Either that or someone who is trying to be clever (and I do stress the “trying”).
I suspect the latter.
I’m one of those public sector workers who’ll be striking on Thursday, not because I particularly want to (I lose a day’s pay after all), but because I’ve been driven to it by this government.
It’s difficult to know which is the most infuriating; having the cost of a financial crises which I had nothing to do with being dumped on me, or having every aspect of my job as a civil servant worsened by a government who’s attitude to the public sector is one of spite and vindictiveness arising from their own ideological bigotry and arrogance.
Good luck and thanks
And yet is generally accepted that public sector workers are better off than their counterparts in the private sector, particularly when their favourable pensions kick in.
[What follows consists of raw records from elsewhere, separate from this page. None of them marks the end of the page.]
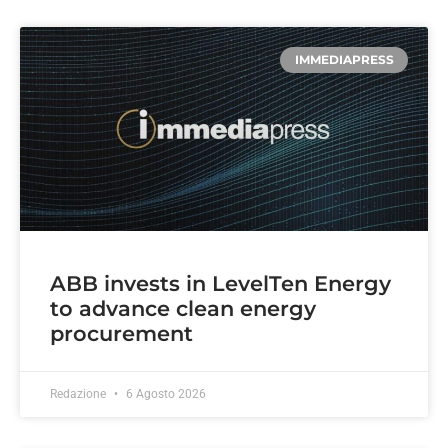
IMMEDIAPRESS
ABB invests in LevelTen Energy
to advance clean energy
procurement
Redazione
6 Agosto 2026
You could of course find another job, it is your right.
It is generally accepted that most benefits go to the unemployed when about 2% do
It is also generally accepted we have a progressive tax system and we don’t
It is generally accepted that you are wrong, and on this occasion that is right
My son is going on strike on Thursday, even after working out how much he will lose for a day’s pay. He’s never been on strike before, although everyone else in his family has been at some time or other. He just thinks it’s time he stood up for all those in council work who are made to feel they are worthless by this government and by everyone who reads the rightwing press.
His partner is now going to join a union so she can join him.
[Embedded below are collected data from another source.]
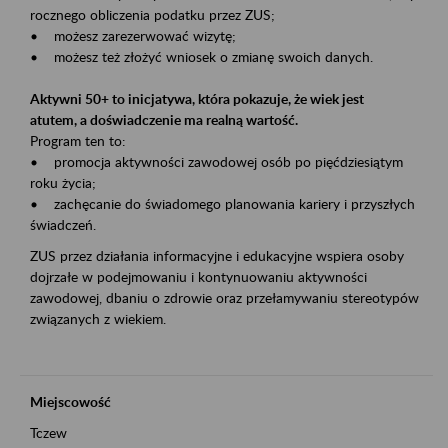
rocznego obliczenia podatku przez ZUS;
• możesz zarezerwować wizytę;
• możesz też złożyć wniosek o zmianę swoich danych.
Aktywni 50+ to inicjatywa, która pokazuje, że wiek jest
atutem, a doświadczenie ma realną wartość.
Program ten to:
• promocja aktywności zawodowej osób po pięćdziesiątym
roku życia;
• zachęcanie do świadomego planowania kariery i przyszłych
świadczeń.
ZUS przez działania informacyjne i edukacyjne wspiera osoby
dojrzałe w podejmowaniu i kontynuowaniu aktywności
zawodowej, dbaniu o zdrowie oraz przełamywaniu stereotypów
związanych z wiekiem.
Miejscowość
Tczew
Good luck to all those going on strike.
When the miners were on strike in the 80s we used to collect for them in Hampshire.
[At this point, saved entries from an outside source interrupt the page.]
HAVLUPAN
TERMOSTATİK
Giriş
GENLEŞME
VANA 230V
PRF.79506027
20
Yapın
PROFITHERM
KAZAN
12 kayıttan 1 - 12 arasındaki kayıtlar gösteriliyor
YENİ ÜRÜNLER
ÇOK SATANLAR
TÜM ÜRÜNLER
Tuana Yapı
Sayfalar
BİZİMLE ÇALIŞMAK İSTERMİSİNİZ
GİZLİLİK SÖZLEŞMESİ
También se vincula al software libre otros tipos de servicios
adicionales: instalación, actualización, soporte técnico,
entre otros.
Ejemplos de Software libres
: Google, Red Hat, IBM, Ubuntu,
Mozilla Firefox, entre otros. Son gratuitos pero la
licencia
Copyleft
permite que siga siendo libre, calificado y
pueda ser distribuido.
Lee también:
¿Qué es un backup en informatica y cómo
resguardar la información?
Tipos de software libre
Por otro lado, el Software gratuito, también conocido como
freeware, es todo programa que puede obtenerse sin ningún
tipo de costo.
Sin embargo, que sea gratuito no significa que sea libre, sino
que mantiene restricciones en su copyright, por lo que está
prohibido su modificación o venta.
At least on Thursday, the strikers will not be in fear of going to the foodbanks. If they do not stand up for themselves, who will? Certainly not the thousands who have already lost their jobs.
Withdrawing your labour is the most powerful thing a group of people can get together to do. Here in Eastern Europe that brought down governments.
A very interesting,and apt comment. Somewhat ironic too, seeing as the right always like to portray striking as essentially left wing, or “bolshie”, yet as Alex remarks, it was used against oppressive communist regimes.
Which, if they had any generosity of spirit, right wingers would acknowledge. Striking is not anti the rest of society, or self indulgent, it is an important freedom and not something people do at the drop of a hat.
And BTW Alex, thanks for your support,
It’s not that I don’t have sympathy for the case, it’s that a Strike is probably going to be counter productive. That was the main lesson of the miner’s strike.
There is a General Election next year, that’s where the action is needed.
Only a few people do not agree with the right to strike, but has any strike in recent memory actually achieved its objective (however defined)?
It is a genuine question. What did the recent tube strikes achieve? Will it make any difference to LU’s future plans?
What did the miners’ strike achieve in 1984? Well actually we know the answer to that…
What did the firemen’s strike achieve in 2002 (or was it 2003?)?
Is there any evidence that the short term loss of pay exceeds the long term benefits (if there are any)? Have any academic studies been done on this?
The LU strikes are examples where ground gas been won
You ignore all the gains made because of the implicit threat of strike action that would be list if it doc not en sometimes
As ever, you are too simplistic by far
Chris, try googling ‘South African sugar workers strike’ before you conclude that striking is pointless. To reiterate, most people strike as a last resort, not for the hell of it or because they are duped by wicked trade union ‘barons’.
You are correct in saying not all strikes succeed, but how surprising is that? In the case of the miners strike, the Thatcher government had deliberatly stockpiled coal supplies so they could starve the miners out. That, and giving the police carte blanche to use force against the miners’ pickets meant the government won.